Sounds like your goal and mine are similar. I've lost all the weight I want to, and then some. I joined a HIIT program last July. Since that time I've lost another 10 lbs, though gained barely any muscle. We do strength training 3 days a week for 45 mins. It's always different, no two days are the same. We alternate Leg/arm/leg then arm/leg/arm.
I'm not sure what I'm missing to gain some more muscle.

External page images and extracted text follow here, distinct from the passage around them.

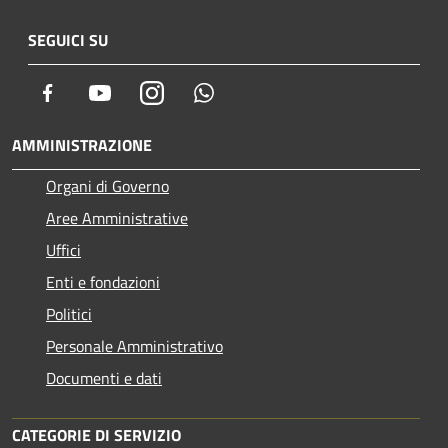
SEGUICI SU
Facebook
Youtube
Instagram
Whatsapp
AMMINISTRAZIONE
Organi di Governo
Aree Amministrative
Uffici
Enti e fondazioni
Politici
Personale Amministrativo
Documenti e dati
CATEGORIE DI SERVIZIO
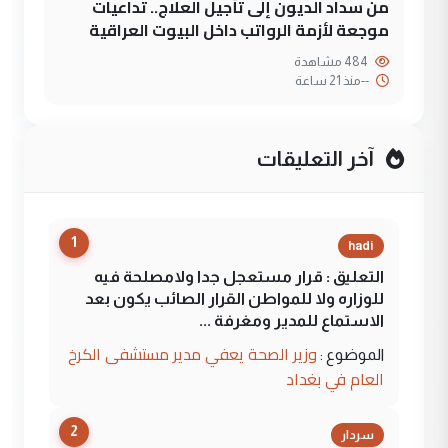
من سداد الديون إلى تأجيل العلاج.. تداعيات
موجعة لأزمة الرواتب داخل البيوت العراقية
484 مشاهدة
--
منذ 21 ساعة
آخر التعليقات
1
hadi
التعليق : قرار مستعجل جدا ولامصلحة فيه
للوزاره ولا للمواطن القرار الصائب يكون بعد
الاستماع للمدير ومغرفة ...
وزير الصحة يعفي مدير مستشفى الكرخ
الموضوع :
العام في بغداد
2
سردار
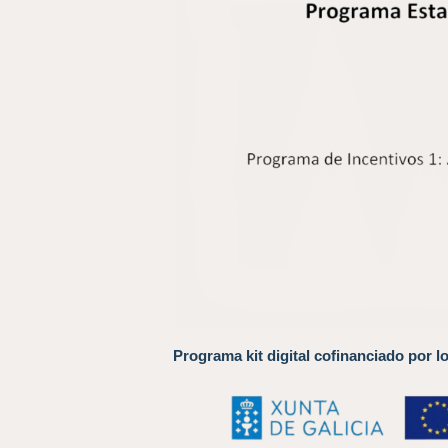
Programa kit digital cofinanciado por l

For me it's been the right blend of supplementation and better diet. I try to actively hit 1g protein per pound bodyweight per day (or roughly 200g). I try to get at least 100g carbs, which turns into making sure I don't go over 200g since for me carbs add up quickly.
Also I honestly haven't done that much cardio work lately since I've been trying to add. The HIIT training is great especially for burning fat, but if you're now trying to add some muscle, it may be that you want to spend a little more time doing strength training and less time doing the HIIT. I just try to balance these and watch my physique to ensure I'm not adding unnecessary flab. I'll probably be adding in some more cardio here soon to cut back a little.
I'm pretty close to those same protein and carb numbers. I can't change the program other than adding my own on top of it. I signed up for a one year program (I know I know, sunk cost) so I'm going to keep it up. But I could add on an extra 2+ hrs a week of strength training...
I've been doing daily pushups as well - trying to get in around 100/day. I'm still maxing out around 21/22 in a single go before I just collapse.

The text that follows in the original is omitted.